> _Exercise_: Lines below that hold the word "Days" must be copied in full.

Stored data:
+ + + + + + +

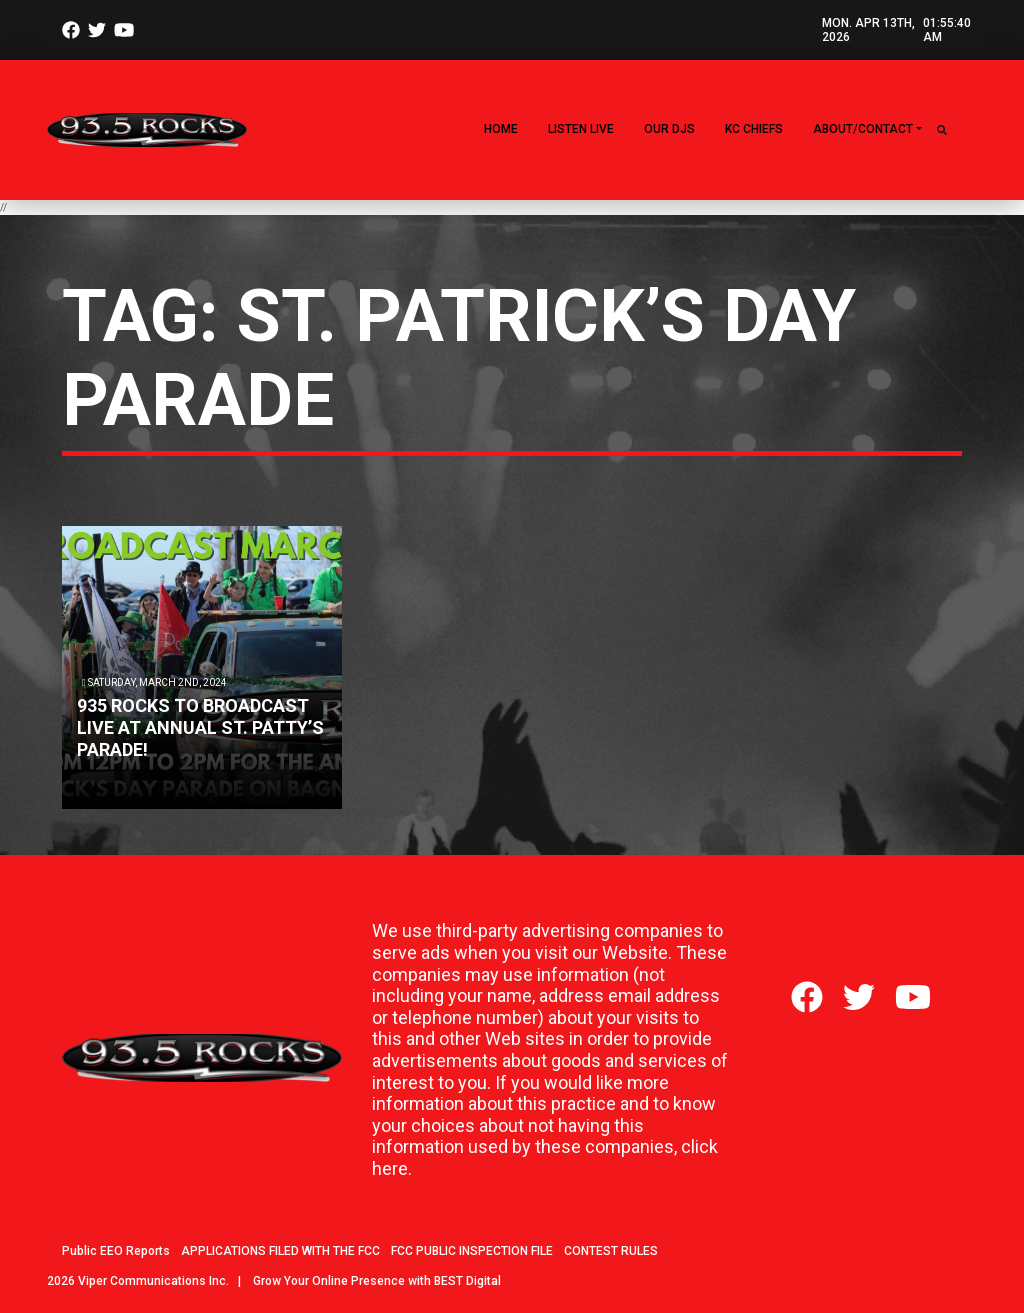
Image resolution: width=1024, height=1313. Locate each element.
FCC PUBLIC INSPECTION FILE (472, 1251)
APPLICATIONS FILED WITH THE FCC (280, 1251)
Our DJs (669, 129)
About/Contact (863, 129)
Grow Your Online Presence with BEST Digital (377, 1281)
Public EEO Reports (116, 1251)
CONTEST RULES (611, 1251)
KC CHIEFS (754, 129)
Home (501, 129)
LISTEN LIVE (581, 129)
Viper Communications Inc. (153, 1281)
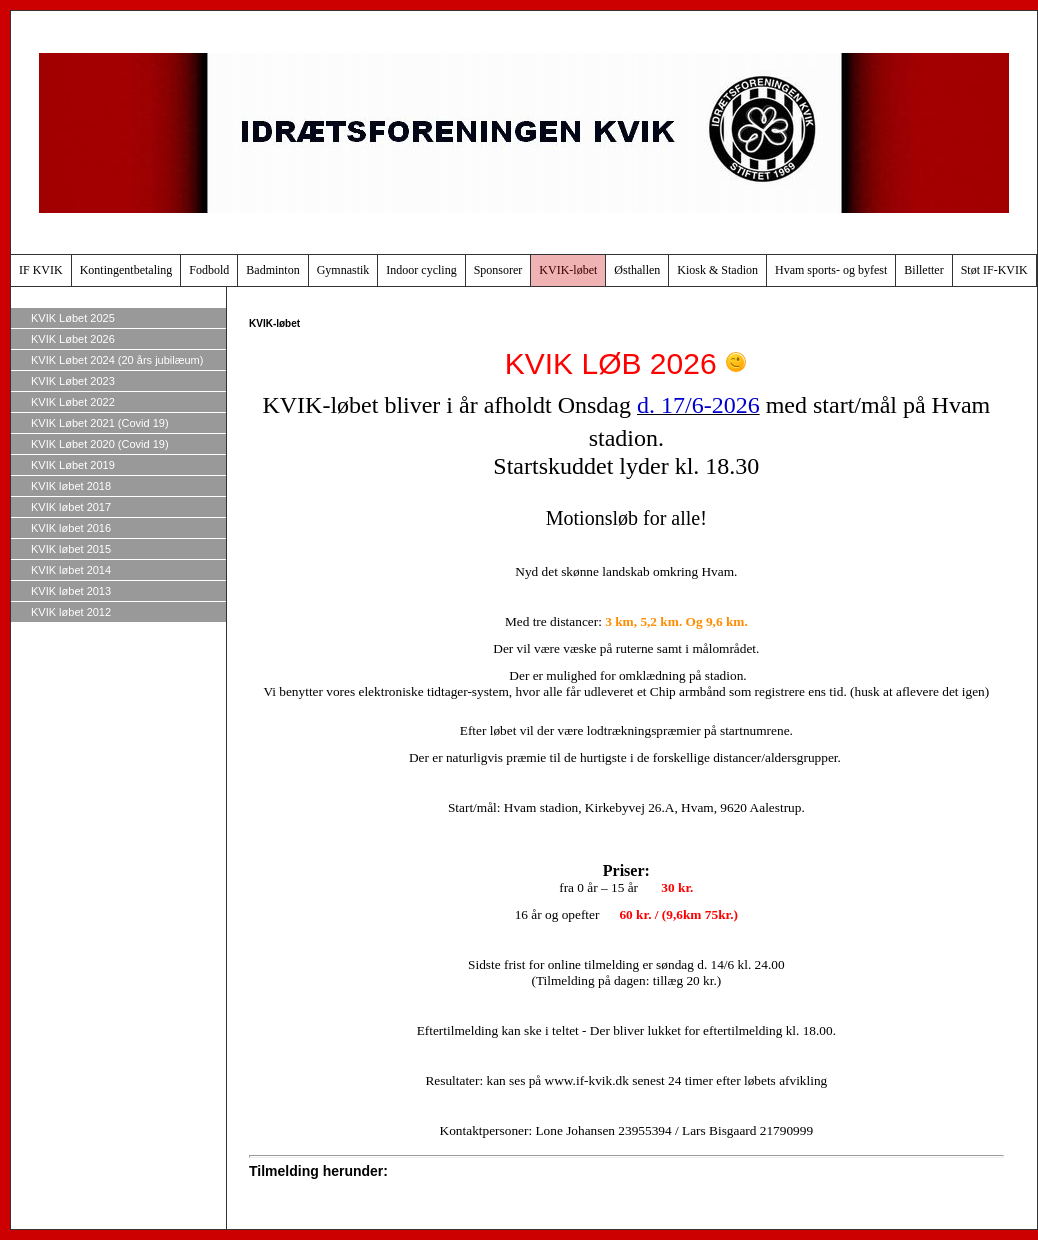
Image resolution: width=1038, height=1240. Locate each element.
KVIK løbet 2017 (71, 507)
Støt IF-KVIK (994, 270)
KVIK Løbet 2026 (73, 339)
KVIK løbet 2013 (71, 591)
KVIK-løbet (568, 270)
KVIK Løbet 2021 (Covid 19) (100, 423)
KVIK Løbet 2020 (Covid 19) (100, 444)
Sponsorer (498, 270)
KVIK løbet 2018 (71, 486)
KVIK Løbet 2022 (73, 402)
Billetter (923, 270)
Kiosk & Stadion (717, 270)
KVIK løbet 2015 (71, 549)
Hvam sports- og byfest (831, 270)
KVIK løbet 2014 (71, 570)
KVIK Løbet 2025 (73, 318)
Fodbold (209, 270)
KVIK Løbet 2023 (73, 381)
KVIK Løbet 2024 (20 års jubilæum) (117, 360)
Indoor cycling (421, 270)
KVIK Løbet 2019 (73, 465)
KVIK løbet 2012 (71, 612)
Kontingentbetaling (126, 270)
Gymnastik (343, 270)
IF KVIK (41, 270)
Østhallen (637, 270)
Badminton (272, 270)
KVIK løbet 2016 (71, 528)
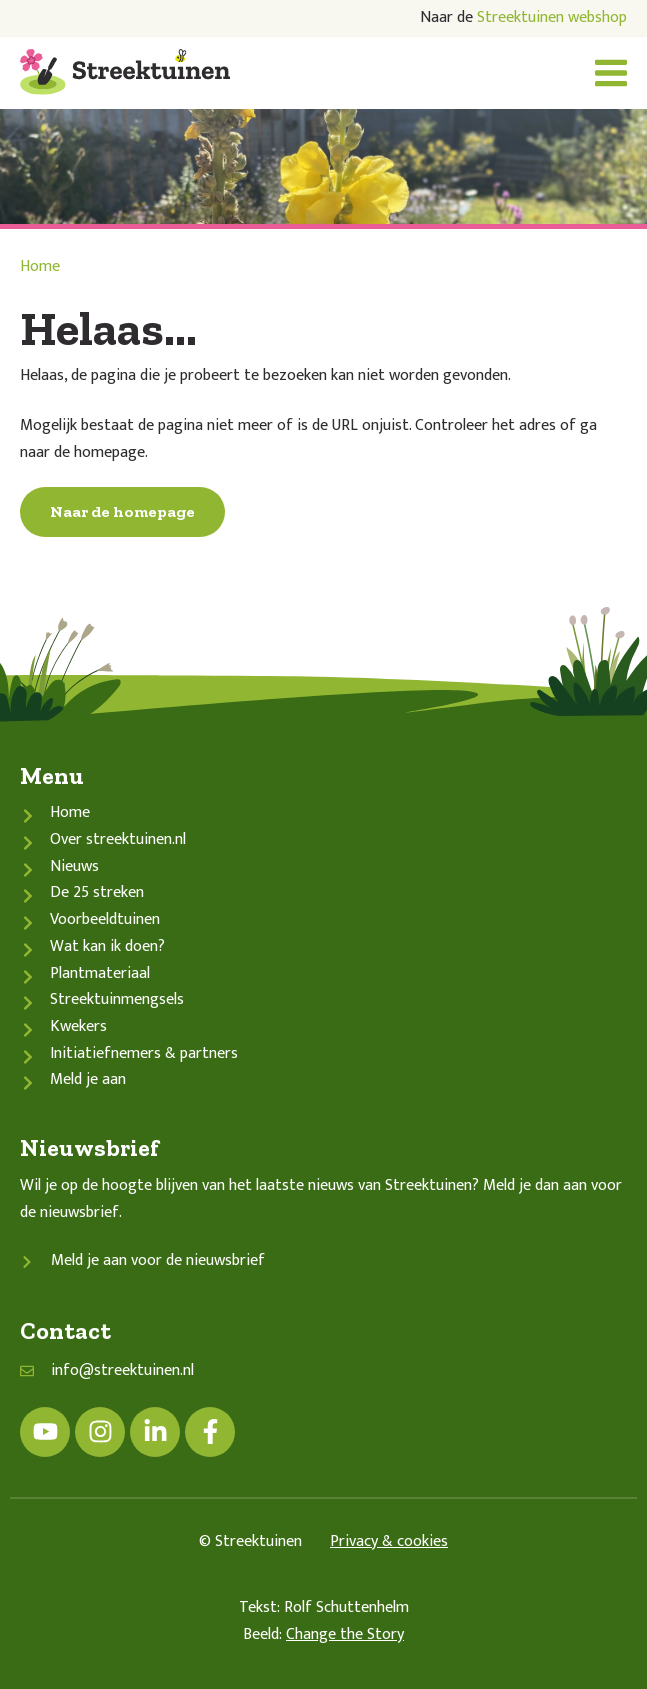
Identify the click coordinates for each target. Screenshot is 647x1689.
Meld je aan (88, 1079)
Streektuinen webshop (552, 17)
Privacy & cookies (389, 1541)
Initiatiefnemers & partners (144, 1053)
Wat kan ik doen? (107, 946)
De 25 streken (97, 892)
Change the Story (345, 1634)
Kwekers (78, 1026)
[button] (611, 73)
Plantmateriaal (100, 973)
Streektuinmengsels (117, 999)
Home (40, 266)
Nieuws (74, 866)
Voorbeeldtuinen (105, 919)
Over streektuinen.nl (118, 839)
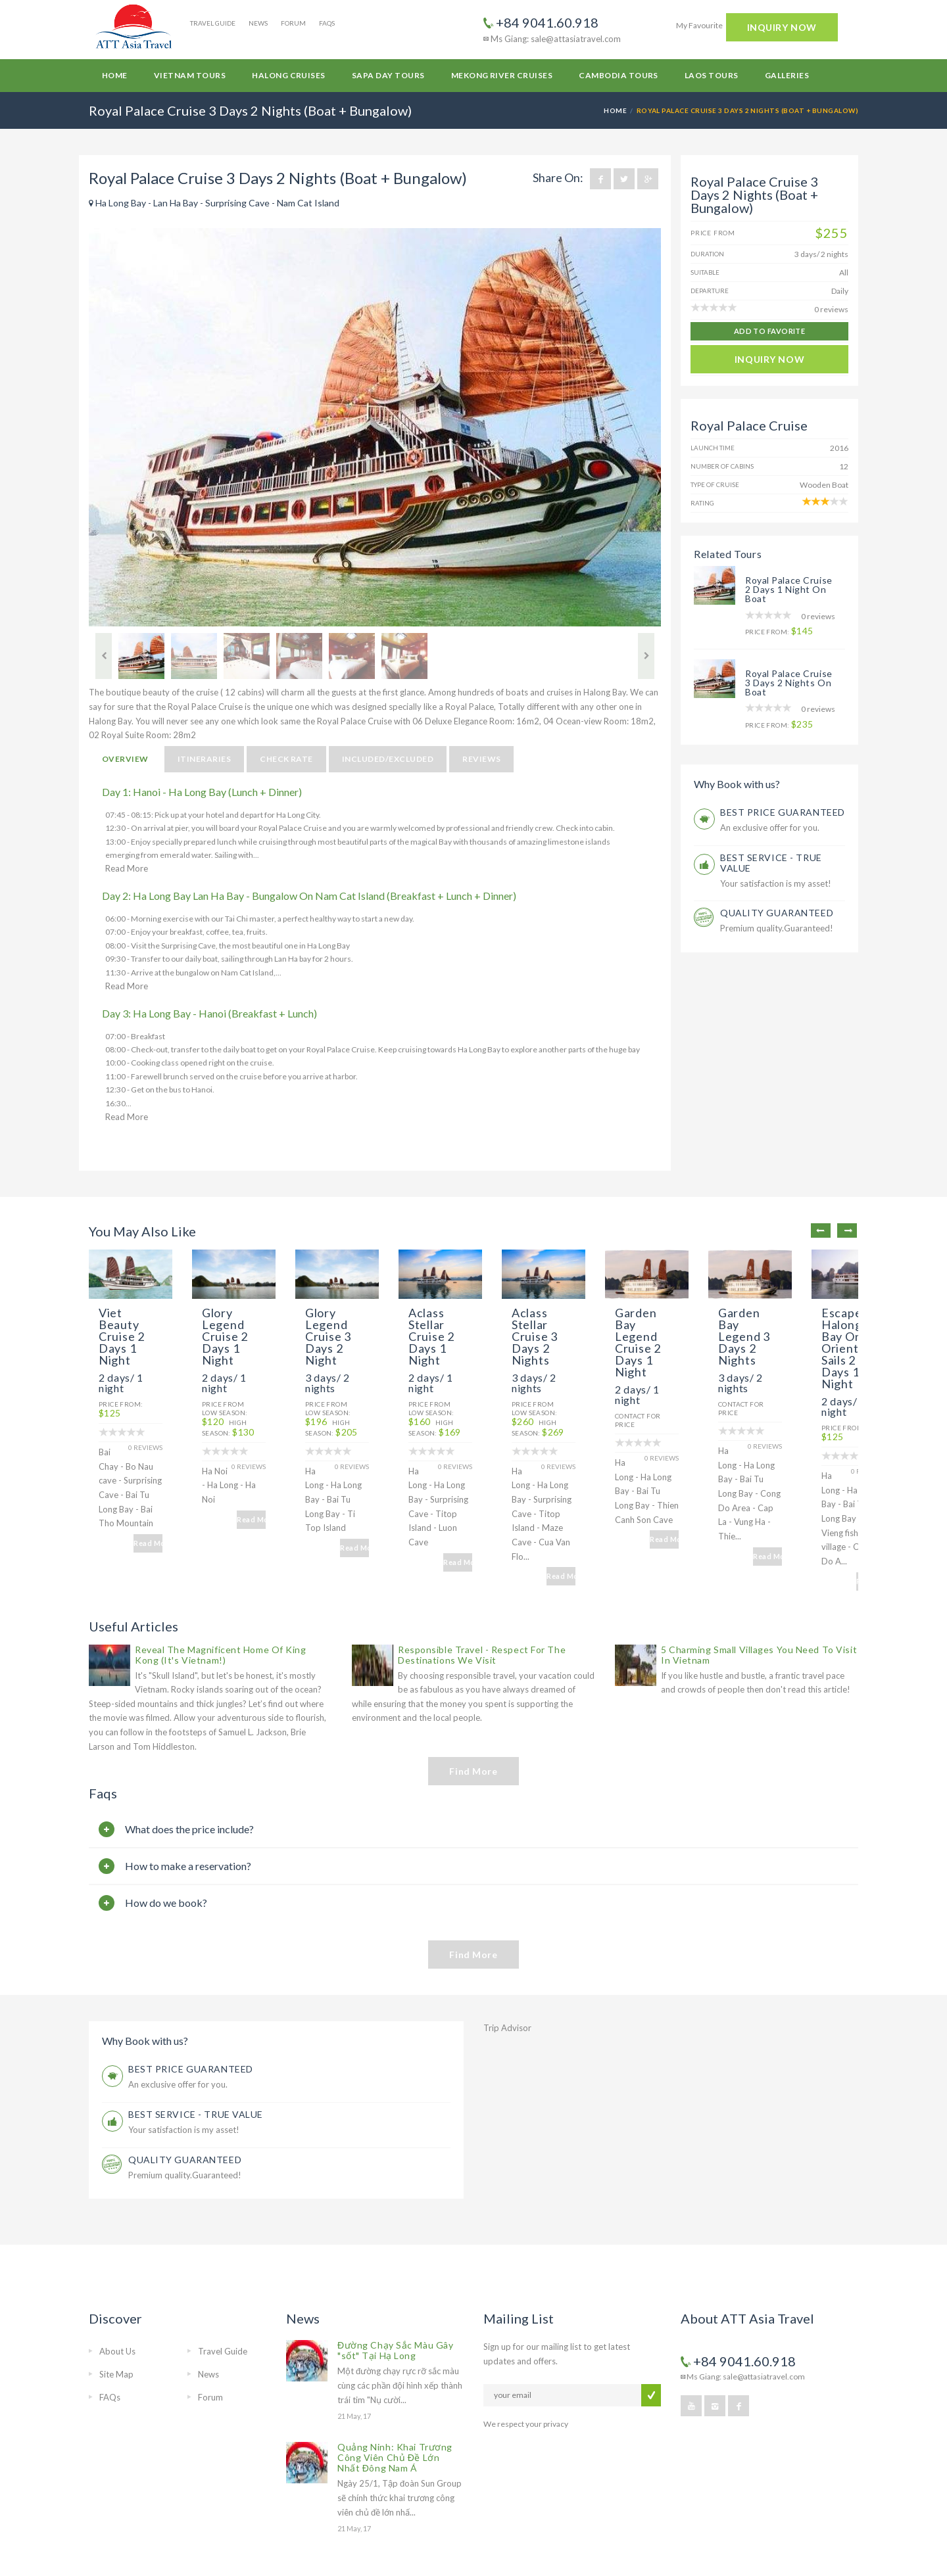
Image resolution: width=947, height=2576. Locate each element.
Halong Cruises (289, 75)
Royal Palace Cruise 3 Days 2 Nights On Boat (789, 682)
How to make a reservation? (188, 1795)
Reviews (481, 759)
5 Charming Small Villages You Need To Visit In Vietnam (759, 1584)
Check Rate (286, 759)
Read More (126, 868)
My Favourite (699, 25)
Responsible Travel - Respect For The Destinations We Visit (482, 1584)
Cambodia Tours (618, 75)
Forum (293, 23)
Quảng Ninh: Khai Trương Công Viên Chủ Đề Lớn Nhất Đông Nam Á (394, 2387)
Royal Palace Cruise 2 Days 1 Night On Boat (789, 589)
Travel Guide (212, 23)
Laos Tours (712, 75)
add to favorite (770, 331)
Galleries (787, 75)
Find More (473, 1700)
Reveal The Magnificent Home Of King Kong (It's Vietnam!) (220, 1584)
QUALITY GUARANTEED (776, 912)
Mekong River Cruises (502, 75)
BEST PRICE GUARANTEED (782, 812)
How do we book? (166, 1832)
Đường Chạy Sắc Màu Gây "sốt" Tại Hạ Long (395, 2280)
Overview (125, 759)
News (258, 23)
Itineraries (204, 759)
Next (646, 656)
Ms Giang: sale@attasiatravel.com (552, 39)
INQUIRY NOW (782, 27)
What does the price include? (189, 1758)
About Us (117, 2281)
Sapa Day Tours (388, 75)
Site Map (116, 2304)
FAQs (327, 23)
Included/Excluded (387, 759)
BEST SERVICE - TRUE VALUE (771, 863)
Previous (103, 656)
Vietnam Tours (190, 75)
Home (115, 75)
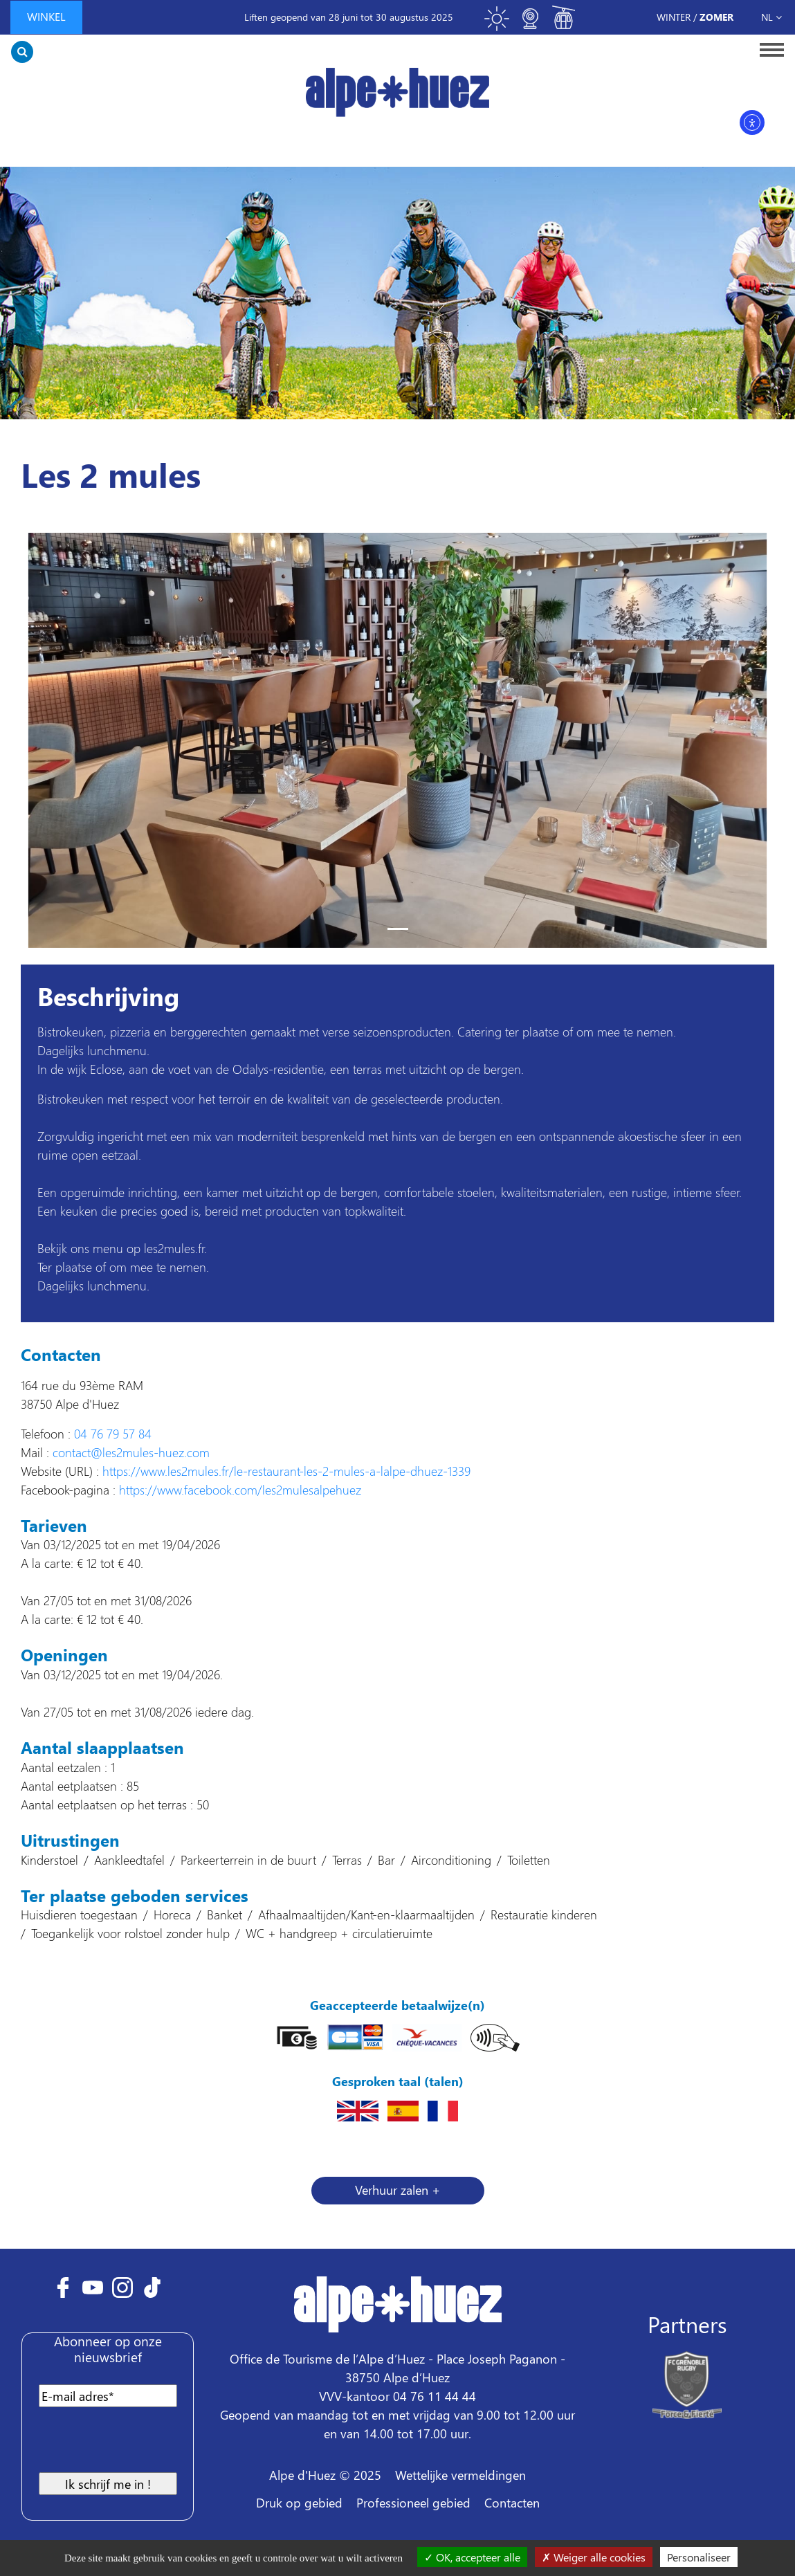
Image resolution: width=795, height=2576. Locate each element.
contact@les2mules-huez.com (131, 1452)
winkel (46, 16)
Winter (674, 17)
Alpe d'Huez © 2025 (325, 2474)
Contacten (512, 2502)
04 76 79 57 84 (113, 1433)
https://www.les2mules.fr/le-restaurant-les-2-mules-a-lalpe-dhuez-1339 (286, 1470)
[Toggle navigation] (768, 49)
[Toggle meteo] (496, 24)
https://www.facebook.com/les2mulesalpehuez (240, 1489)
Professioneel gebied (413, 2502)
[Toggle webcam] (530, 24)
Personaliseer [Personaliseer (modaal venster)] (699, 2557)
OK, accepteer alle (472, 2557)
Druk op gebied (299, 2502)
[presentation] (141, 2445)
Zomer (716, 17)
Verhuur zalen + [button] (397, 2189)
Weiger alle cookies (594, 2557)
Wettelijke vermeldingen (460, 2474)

+ + + + + + +

> _Solution for this exercise_:
Royal Palace Cruise 3 Days 2 Nights On Boat (789, 682)
Royal Palace Cruise 2 Days 1 Night On Boat (789, 589)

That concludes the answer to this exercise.